Winter Soldier feel more like a Bourne film than an MCU film, with its emphasis on political intrigue and elaborate treacheries, and brutal, claustrophobic action, but it works bloody well. In a way it cements Cap’s aesthetic as the most realistic of the individual threads, with its emphasis on the difficulty of nationalism and corporate shadiness displacing aliens and crippling self-consciousness. Cap’s still Private Patriot and Major Morality, but this is turned into his own compelling character flaw. He contrasts with the nation he supposedly represents, one motivated by Imperialistic tenacity and security paranoia. The fight scenes are all debilitating, awe-inspiring shaky-cam, intensifying the sense of momentum and importance to the mission, while Cap's quieter moments with Black Widow and Falcon are honestly very sweet. It could have been even further up the list if it had stuck to its guns as a Cold War-esque conspiracy thriller, rather than regressing into the deja vu sky-attack showdown. Winter Soldier is by turns exhilarating, bravely thought-provoking, and occasionally heartfelt. The first truly great, five-star standalone MCU film.
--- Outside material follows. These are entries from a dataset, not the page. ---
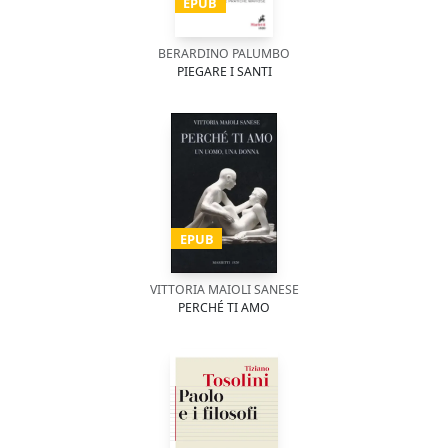
EPUB
BERARDINO PALUMBO
PIEGARE I SANTI
EPUB
VITTORIA MAIOLI SANESE
PERCHÉ TI AMO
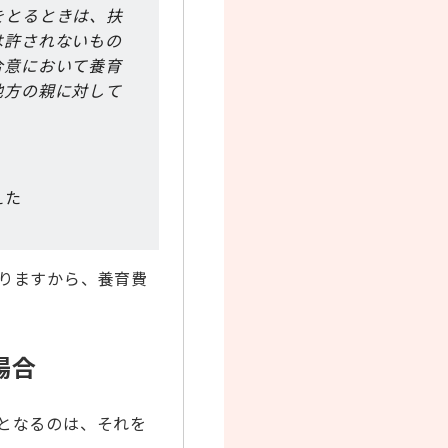
をとるときは、扶
は許されないもの
合意において養育
他方の親に対して
えた
りますから、養育費
場合
となるのは、それを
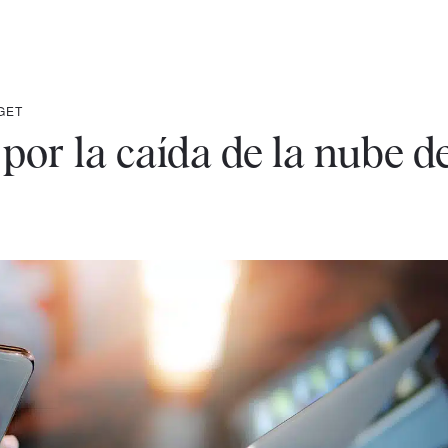
GET
 por la caída de la nube d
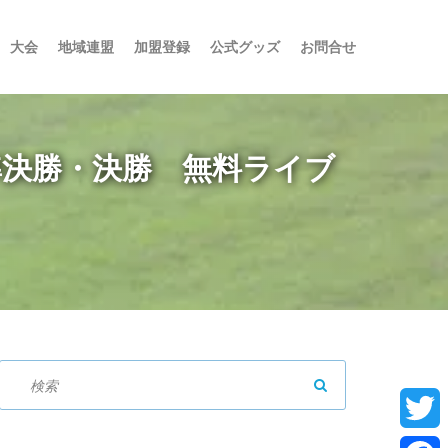
大会
地域連盟
加盟登録
公式グッズ
お問合せ
 準決勝・決勝 無料ライブ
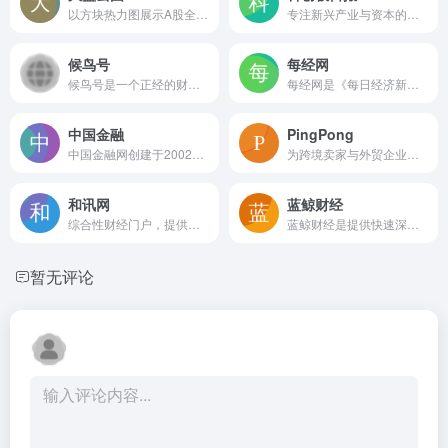
以方块热力图展示A股全景，用面积表示流通市值、颜色标示涨跌幅，支持多板块视图、实时刷新、双击看K线及方向键复盘，适合快速掌握市场整体涨跌与行业强弱。
专注新兴产业与资本的财经媒体，覆盖科创板、半导体、AI、生物医药等领域，提供实时新闻、深度原创和数据榜单，辅助投资者和从业者把握硬科技前沿动态
候鸟号
每经网
候鸟号是一个正经的财经资讯平台，提供证券、期货、基金等栏目的专业分析讲解，帮助用户系统学习财经知识，适合投资爱好者日常阅读与市场跟踪
每经网是《每日经济新闻》旗下24小时财经新闻网站，提供涵盖宏观政策、公司产业、金融证券、房产汽车等多维度的实时资讯与深度原创，并设有财经日历、市场行情、视频解读等栏目
中国金融
PingPong
中国金融网创建于2002年，提供央行、监管、银行、证券等金融资讯、深度分析和视频内容，涵盖曝光台、金融号等特色栏目，是面向金融从业者和投资者的行业门户
为跨境卖家与外贸企业提供收款、收单、全球分发、汇率管理和融资等一站式跨境资金服务的金融平台
和讯网
蓝鲸财经
综合性财经门户，提供股票基金期货等实时行情、快讯研报和深度数据工具，适合投资者一站式获取市场信息与交流
蓝鲸财经是提供快速深度财经资讯的信息服务平台，覆盖传媒、TMT、基金、银行等多领域，支持新闻浏览、蓝鲸号专栏、记者提问、话题聚合等功能，适合金融从业者及关注行业动态的用户获取原创分析与即时快讯
暂无评论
2. Guardians of the Galaxy

I saw somewhere call Guardians of the Galaxy analogous to the incalculably iconic escapist adventure that Star Wars and Lord of the Rings was to previous generations, and I think I agree. The central strength of Guardians is that, both with myself and with most people discuss it with, it’s practically impossible to choose a favourite character. Whether it’s Starlord’s charisma, Gamora’s no-nonsenseness, Rocket’s snarkiness,  Groot’s one-liner (see what I did there), or Drax’s wonderful, wonderful literalism, these are a group of rag-tag miscreants you actually love and care about. The action scenes are clever and thrilling, the world itself is well-realised, it’s at times deeply heart-breaking, and it’s definitively the funniest MCU film. And, of course, what a soundtrack. There’s nothing really below the surface but who cares when you’re spending your two hours swamped in delight and whimsy and excitement and charm. Simply one of the most purely enjoyable blockbusters ever made.


1    1. The Avengers


I wasn’t really into the MCU before The Avengers came out in 2012, and even then I went to see it because I creepily lionise Joss Whedon more than anything else. It honestly blew me away. It was profoundly entertaining. Whether it was the gargantuan set-pieces, or the intricate subtleties to the character dynamics, it was cinematic joy. It felt both huge in scope and ambition, yet retained the decisive attention to detail in its character and plot development. There was a calculated sense of urgency and tension, but also an unbridled appreciation for fun. Nowhere is this better embodied than in the two-scene intercut of Captain America desperately defending a host of women and children, while the Hulk tosses about a Norse god like a ragdoll. It flicked between grandstanding awe and magical entertainment with a momentary edit. The Avengers tied everything together and completely immersed you in its world. It was action, comedy and drama perfected. It finished Phase One, and announced with an emphatic roar that the MCU will be one of the major historical landmarks of modern cinema. For me, it stands up there with Jaws, Back to the Future, The Dark Knight, Jurassic Park, Aliens and Raiders of the Lost Ark, as one of the truly brilliant Summer Blockbusters.